Муля и Юлек Унтер после проведенных в Польше каникул уже не вернулись в Италию. Дипломы врачей они получили во Львове. Муля женился на Терезе и привел ее на Панскую. Тут родился Ромусь. Низенький мужчина, который делал ему обрезание, странно усмехался, неся на подносе бутылку со спиртом и комок окровавленной ваты.
Через широко открытую дверь в салон я видел спины люди, склонившихся над колыбелью. Взрывы смеха заглушали плач ребенка. Из кухни вышел дедушка. Я схватил его за брючину. Он погладил меня по голове и пошел дальше. Я остался один в столовой.
Летом русские мобилизовали врачей. Муля пришел домой в мундире капитана, в мягких кожаных сапогах до колен. Скрипел ремнями. Тереза плакала, и ее слезы капали на Ромуся, которого она держала на руках.

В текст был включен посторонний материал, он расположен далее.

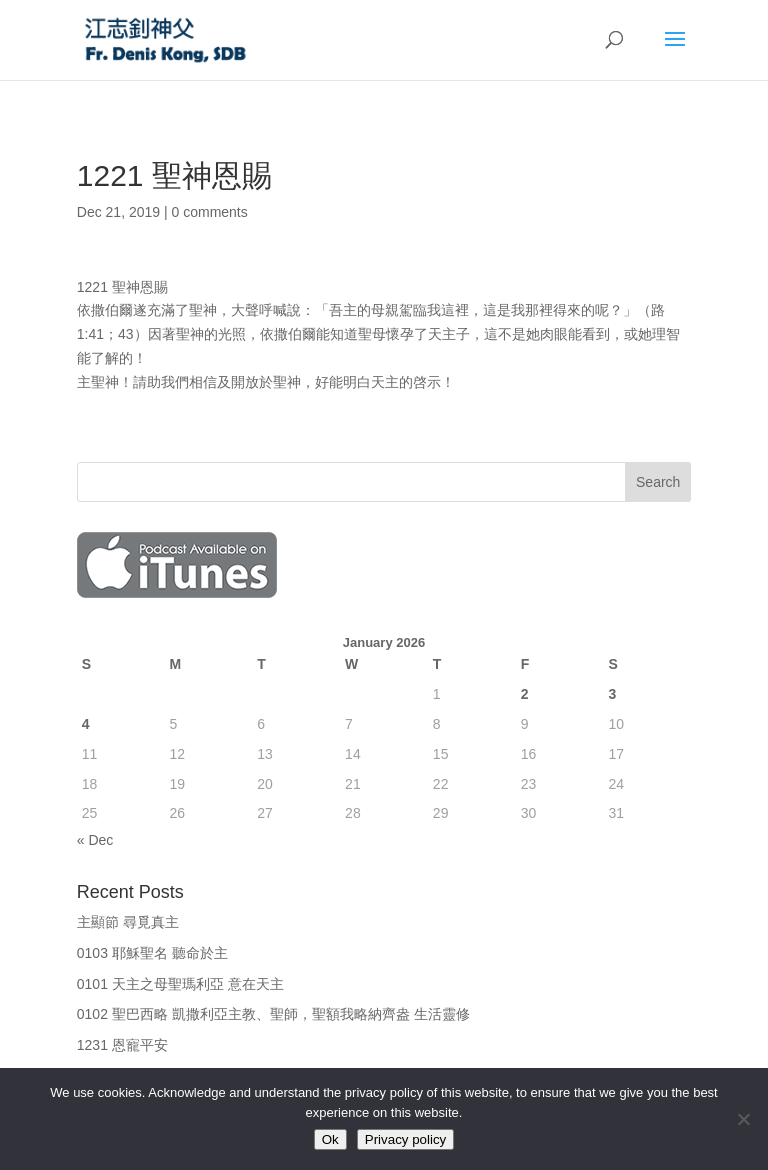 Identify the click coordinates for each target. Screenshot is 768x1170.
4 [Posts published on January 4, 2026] (86, 724)
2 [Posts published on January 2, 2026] (525, 694)
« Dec (95, 840)
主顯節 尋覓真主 (128, 922)
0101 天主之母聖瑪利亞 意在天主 (180, 984)
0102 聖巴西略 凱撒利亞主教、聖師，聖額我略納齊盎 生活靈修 (273, 1014)
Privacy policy (405, 1139)
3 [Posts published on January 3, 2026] (612, 694)
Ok (330, 1139)
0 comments (210, 212)
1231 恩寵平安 (122, 1045)
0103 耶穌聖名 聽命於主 (152, 953) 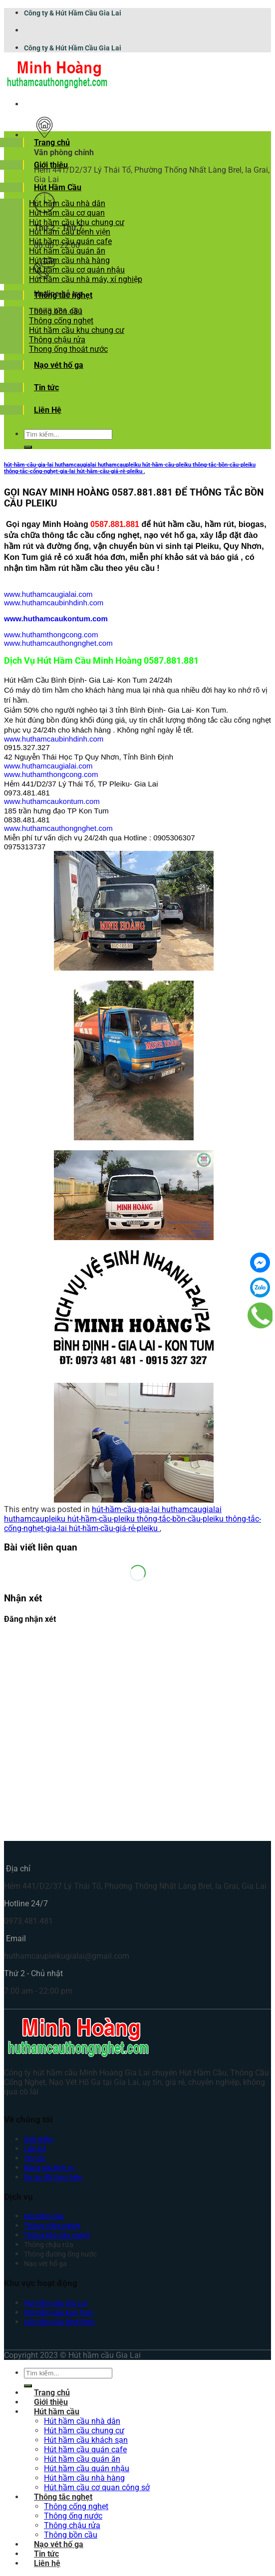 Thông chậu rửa (57, 339)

— Видите, папа, — сказал Муля, — я — офицер.
— Да, но у кого! — закричал дед.
Я стоял с отцом в родительской спальне и смотрел на улицу. Небо заволокло черным дымом от горящих нефтяных скважин. По улице шли колонны солдат — они убегали в глубь России. Вместе с ними уходили Муля и Юлек. Вдруг небо разодрала вспышка, а затем раздался оглушительный гром. Отец схватил меня за руку. Нас отбросило от окна в комнату. Это русские взорвали электростанцию, чтобы она не досталась немцам.